The ironic thing is that Bob Dylan, too, grew up in a conventional home, and went to conventional schools. He shrouds his past in contradictions, but he is the elder son of a Hibbing, Minnesota, appliance dealer named Abe Zimmerman, and, as Bobby Zimmerman, he attended Hibbing High School, then briefly the University of Minnesota.
--"'I am my words'," Newsweek, Nov. 4, 1963
The tradition of Broonzy and Guthrie is being carried on by a large number of disciples, most notably a promising young hobo named Bob Dylan. He is 21 and comes from Duluth. He dresses in sheepskin and a black corduroy Huck Finn cap, which covers only a small part of his long' tumbling hair. He makes visits to Woody Guthrie's hospital bed, and he delivers his songs in a studied nasal that has just the right clothespin-on-the-nose honesty to appeal to those who most deeply care. His most celebrated song is Talkin' New York—about his first visit to the city, during the cold winter of 1961, when he discovered "Green Witch Village."

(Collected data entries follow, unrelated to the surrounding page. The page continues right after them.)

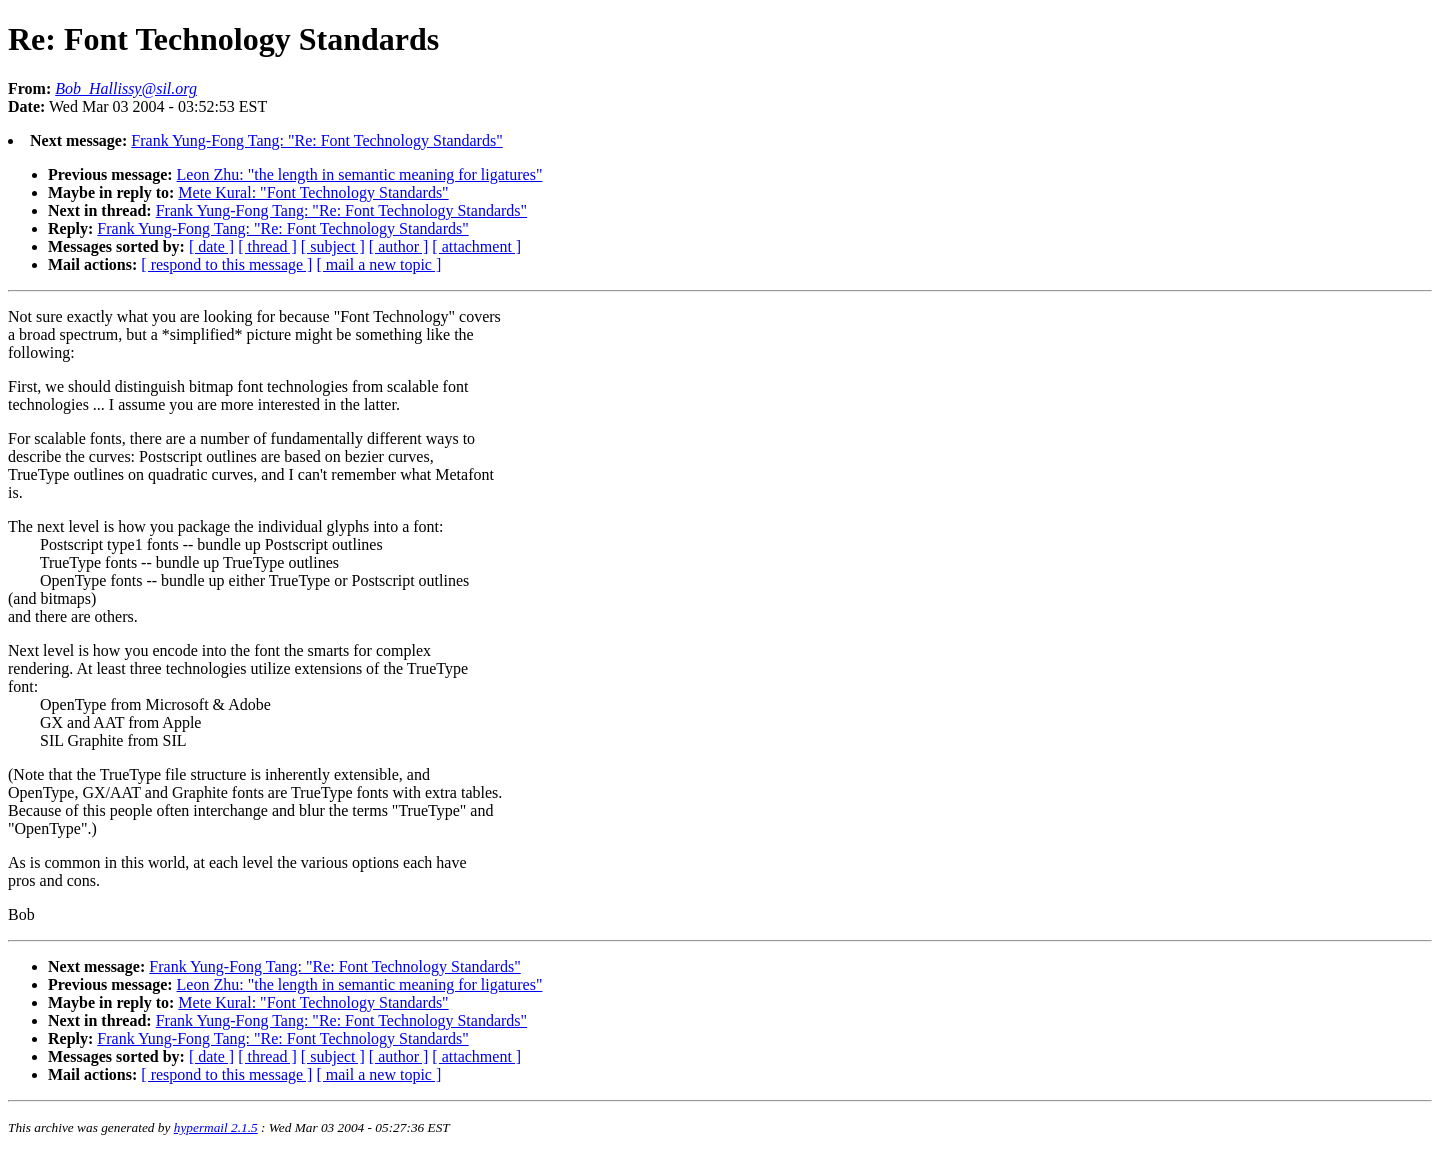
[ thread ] (267, 246)
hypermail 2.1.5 (216, 1127)
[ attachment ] (476, 246)
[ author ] (399, 246)
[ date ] (211, 246)
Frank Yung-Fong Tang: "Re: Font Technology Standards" (316, 140)
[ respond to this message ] (226, 264)
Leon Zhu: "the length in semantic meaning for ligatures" (360, 174)
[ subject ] (333, 246)
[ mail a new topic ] (378, 264)
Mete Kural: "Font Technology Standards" (313, 192)
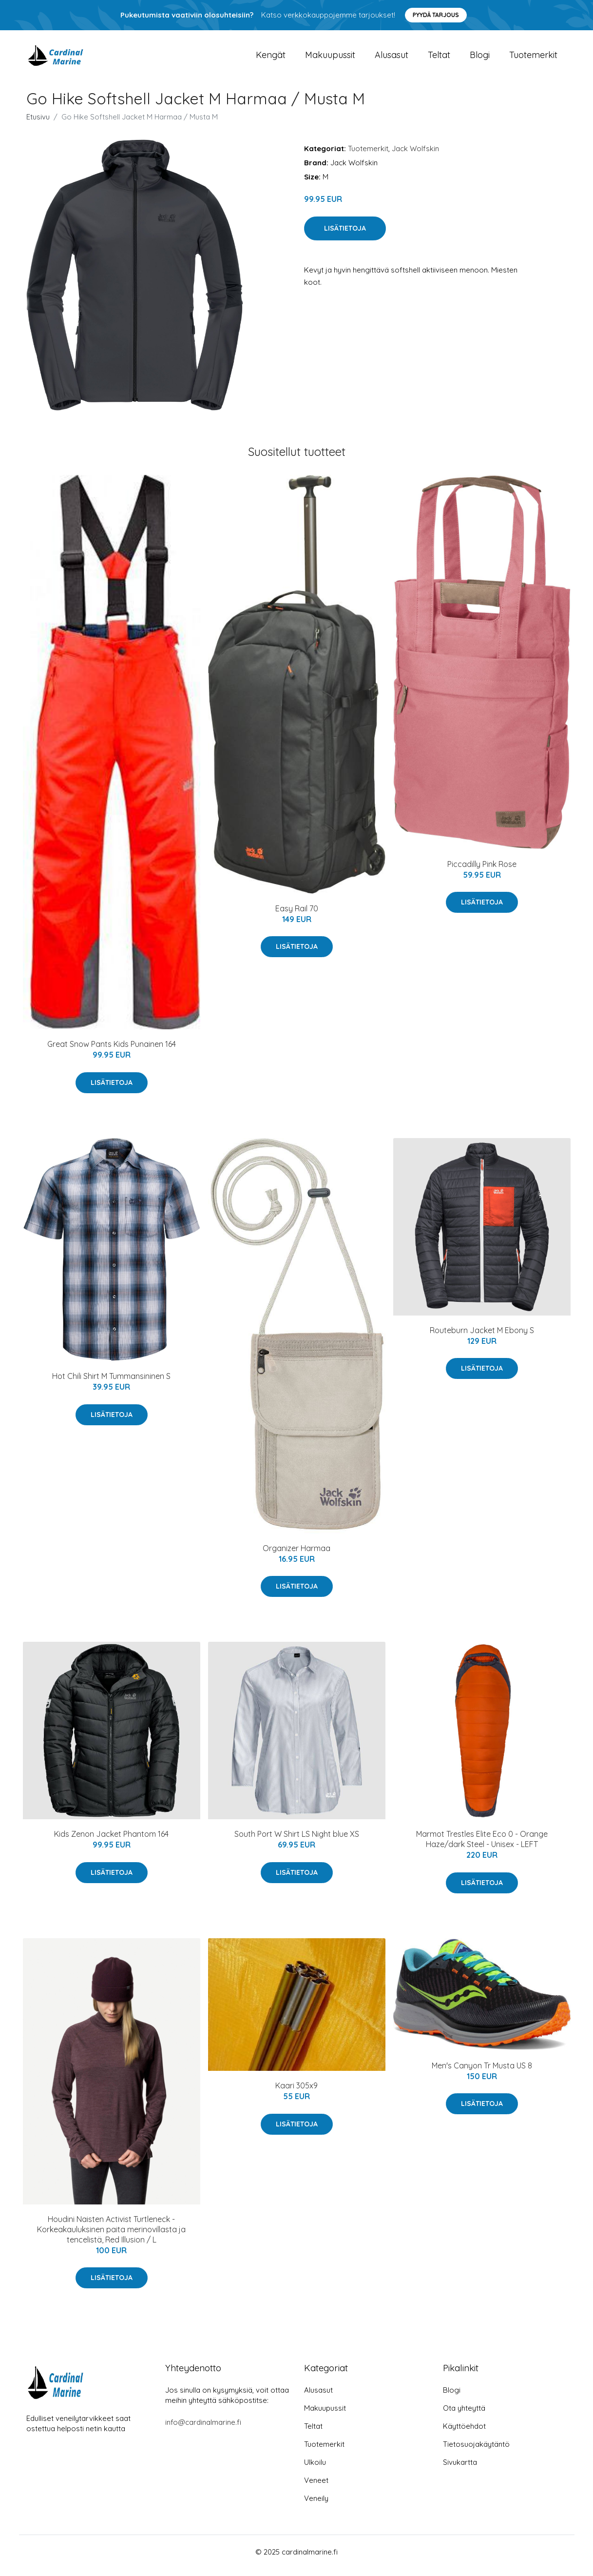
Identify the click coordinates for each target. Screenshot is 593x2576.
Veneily (316, 2505)
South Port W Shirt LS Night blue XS (296, 1841)
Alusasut (391, 58)
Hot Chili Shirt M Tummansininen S (111, 1383)
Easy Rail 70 (296, 915)
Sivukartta (460, 2469)
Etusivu (38, 123)
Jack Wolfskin (415, 155)
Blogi (480, 58)
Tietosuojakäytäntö (476, 2451)
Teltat (439, 58)
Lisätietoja (345, 235)
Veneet (316, 2487)
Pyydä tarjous (436, 15)
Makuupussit (330, 58)
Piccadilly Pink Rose (481, 871)
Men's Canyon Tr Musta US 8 (482, 2072)
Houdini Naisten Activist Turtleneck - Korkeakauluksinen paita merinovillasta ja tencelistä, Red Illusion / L (111, 2236)
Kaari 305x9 (296, 2092)
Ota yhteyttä (464, 2415)
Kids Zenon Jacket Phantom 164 (111, 1841)
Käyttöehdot (464, 2433)
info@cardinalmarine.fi (203, 2429)
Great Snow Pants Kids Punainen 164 (111, 1051)
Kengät (271, 58)
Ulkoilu (315, 2469)
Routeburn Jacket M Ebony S (482, 1337)
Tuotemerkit (533, 58)
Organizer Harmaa (296, 1555)
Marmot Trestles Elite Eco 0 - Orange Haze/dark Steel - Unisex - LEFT (482, 1846)
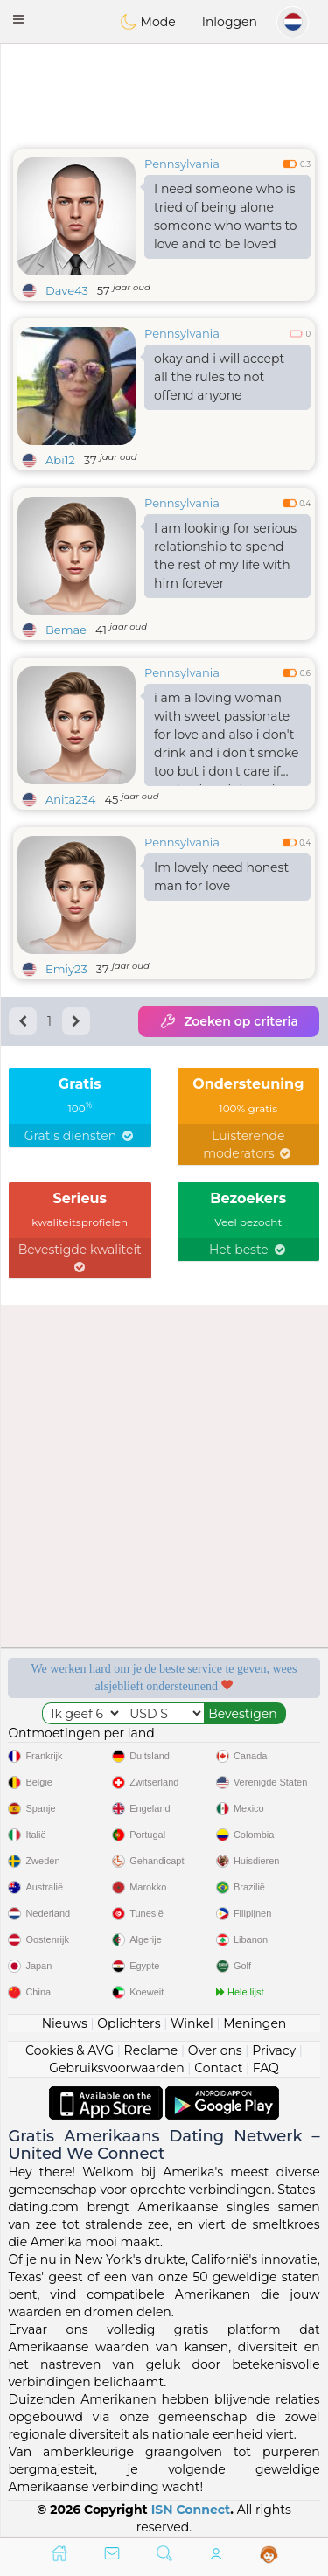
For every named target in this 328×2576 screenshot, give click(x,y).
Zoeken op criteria (228, 1021)
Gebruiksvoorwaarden (117, 2068)
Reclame (151, 2050)
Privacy (274, 2050)
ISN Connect (191, 2509)
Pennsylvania (182, 164)
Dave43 (66, 290)
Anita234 (70, 799)
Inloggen (229, 22)
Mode (148, 22)
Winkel (192, 2023)
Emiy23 (66, 969)
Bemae (66, 630)
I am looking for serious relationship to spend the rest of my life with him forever (225, 555)
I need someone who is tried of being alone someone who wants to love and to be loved (225, 216)
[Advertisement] (164, 91)
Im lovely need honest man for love (221, 877)
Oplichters (128, 2023)
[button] (18, 19)
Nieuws (64, 2023)
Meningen (254, 2023)
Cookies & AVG (69, 2050)
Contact (218, 2068)
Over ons (215, 2050)
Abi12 (60, 460)
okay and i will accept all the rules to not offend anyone (219, 377)
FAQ (266, 2068)
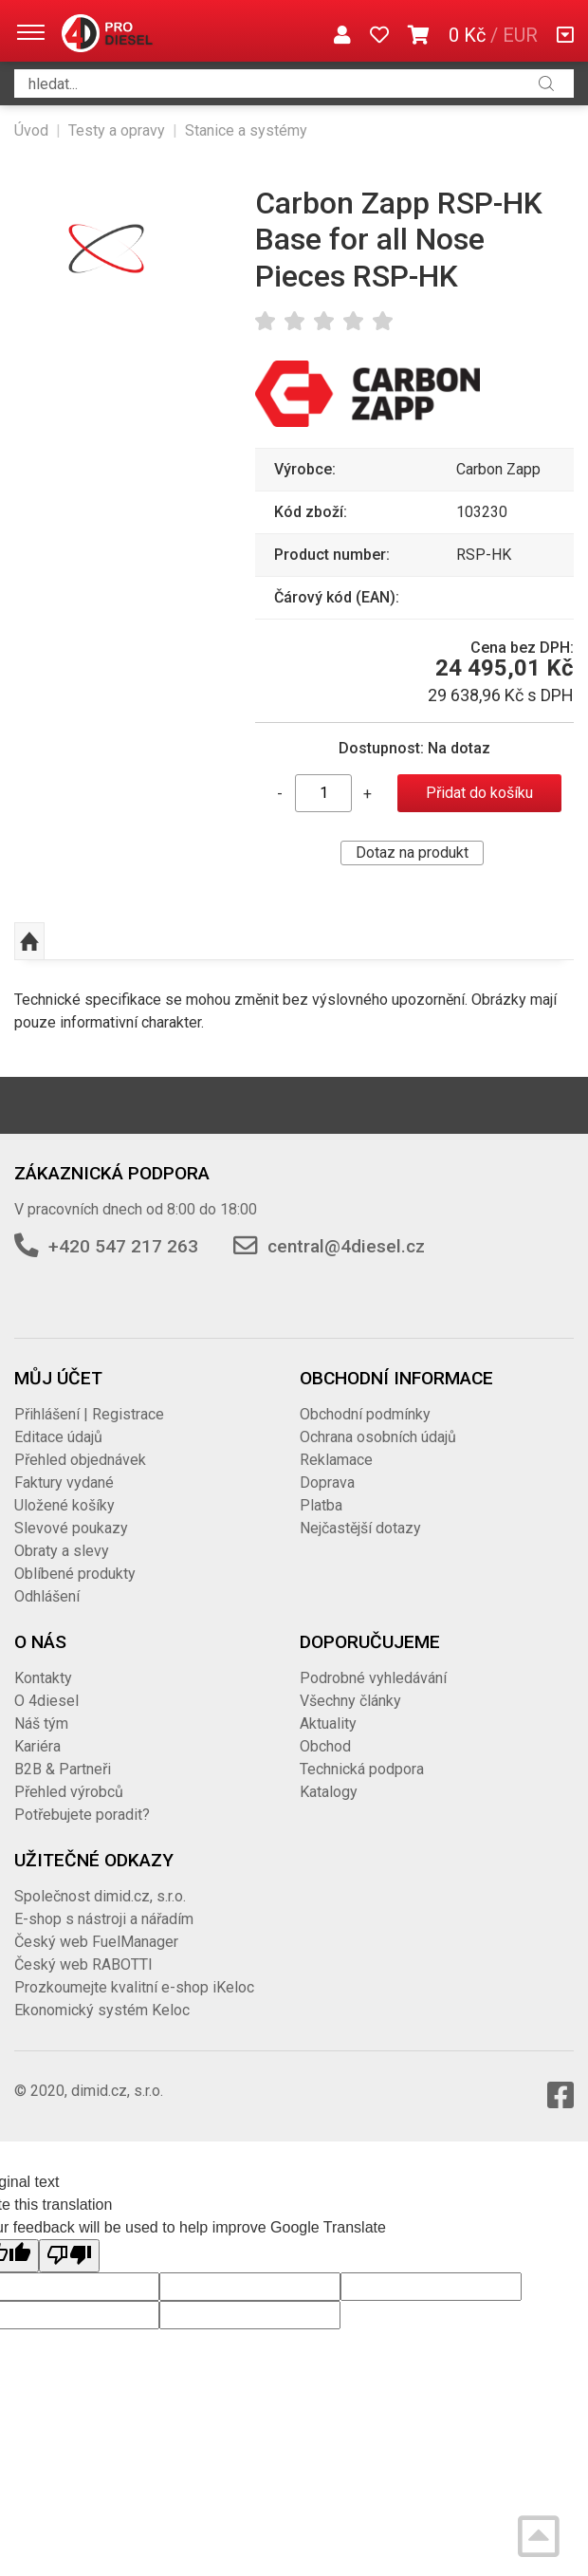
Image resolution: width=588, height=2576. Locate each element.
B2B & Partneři (62, 1769)
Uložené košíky (64, 1505)
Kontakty (43, 1678)
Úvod (31, 130)
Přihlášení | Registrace (89, 1414)
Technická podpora (362, 1769)
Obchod (325, 1746)
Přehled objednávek (80, 1460)
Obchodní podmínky (365, 1414)
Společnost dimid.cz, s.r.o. (100, 1896)
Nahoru (29, 941)
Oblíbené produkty (75, 1574)
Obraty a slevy (61, 1551)
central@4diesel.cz (346, 1246)
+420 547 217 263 (123, 1246)
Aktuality (328, 1723)
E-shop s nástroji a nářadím (103, 1919)
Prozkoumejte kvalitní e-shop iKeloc (134, 1987)
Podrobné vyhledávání (373, 1678)
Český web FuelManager (96, 1942)
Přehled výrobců (68, 1792)
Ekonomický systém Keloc (102, 2010)
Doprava (327, 1482)
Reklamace (336, 1460)
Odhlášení (47, 1596)
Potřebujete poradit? (82, 1815)
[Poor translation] (69, 2255)
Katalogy (329, 1792)
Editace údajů (58, 1437)
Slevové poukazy (71, 1528)
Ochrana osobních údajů (378, 1437)
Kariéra (37, 1746)
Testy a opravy (116, 130)
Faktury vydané (64, 1482)
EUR (520, 35)
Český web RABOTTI (83, 1964)
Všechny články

--“Sibyl with Guitar,” TIME Magazine, Nov. 23, 1962
--〈彈吉他的女先知〉，《時代雜誌》，1962 年 11 月 23 日期
Her voice is as clear as air in the autumn, a vibrant, strong, untrained and thrilling soprano.
He was born with a snake above his fist while a hurricane was blowing.
You must know that. Know the fact, or the music, or the truth inside the mythology, spun from roots by his rough magic into cloth of gold, into songs that are the shifting, stormy center of American popular music in the second part of the very century when the music was invented.
Bob Dylan couldn't wait for the music to change. He couldn't be only part of the change. He was the change itself. The snake and the hurricane.